I didn't go far! I was out in a canyon between the Spanish Peaks in Southwest Colorado. No cell phone reception! Great place to get away for a while! I did a lot of shooting, collected some forks, and made a natty for a 6-year-old neighbor who is a natural shooter. 
Three grandkids visited the cabin from time to time while I was there, but Heck, you guys know I missed you every day. LOL!


----------



## Tag (Jun 11, 2014)

Glad you are doing well


----------



## Cass (Nov 16, 2020)

Nice! No cell phone!!! Great break


----------



## Sean Khan (Mar 27, 2020)

KawKan said:


> No cell phone reception!


And that's a good thing??? 

I would jump off a cliff to get back cell phone reception ..... 🤣


----------



## Reed Lukens (Aug 16, 2020)

KawKan said:


> Hey, @SteveJ !
> I didn't go far! I was out in a canyon between the Spanish Peaks in Southwest Colorado. No cell phone reception! Great place to get away for a while! I did a lot of shooting, collected some forks, and made a natty for a 6-year-old neighbor who is a natural shooter.
> Three grandkids visited the cabin from time to time while I was there, but Heck, you guys know I missed you every day. LOL!

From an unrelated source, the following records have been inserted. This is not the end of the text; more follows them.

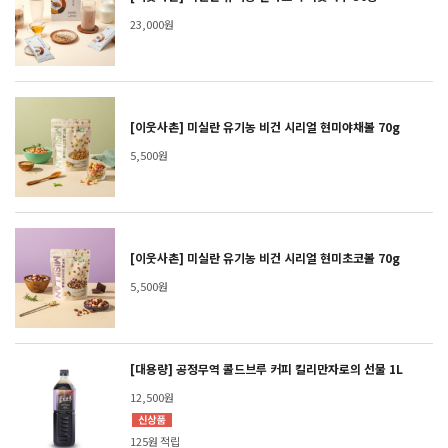
23,000원
[이웃사촌] 미실란 유기농 비건 시리얼 현미야채볼 70g
5,500원
[이웃사촌] 미실란 유기농 비건 시리얼 현미초코볼 70g
5,500원
[대용량] 공정무역 콜드브루 커피 킬리만자로의 선물 1L
12,500원
125원 적립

I'll be doing the same this weekend, we've been at our old cabin for a few weeks and I put in a cell phone booster here, but there's no boosting anything from the old gold mine at the bottom of the canyon, I do love the deep woods 🍻


----------



## cromag (Jan 17, 2021)

I enjoy the vids Kawkan has posted , they're informative and intended to be so instead of just getting face time on the net which seems to be a prime motivator for many. The long intros and grating music so many post are not for the listeners benefit but for the poster's egos and I seldom get beyond the opening 10 seconds when that's the case. Like commercials on the tube , it's fast forward material.

Interesting thing the message boards on the net and how people tend to create personas or alter egos. Here and at the "Community" I don't see a great deal of that and enjoy reading both sites and accept the differences for what they are. The new format here was not much of an adjustment for me since few of the missing features were of interest to me to begin with and neither is trying to squeeze every bit of technology out of what a site offers, I still use a flip phone for less than an hour a month and won't be jumping off any cliffs to get a signal.

This site has a bit more activity than the other and I'm glad to see many faces like Ray's at both.


----------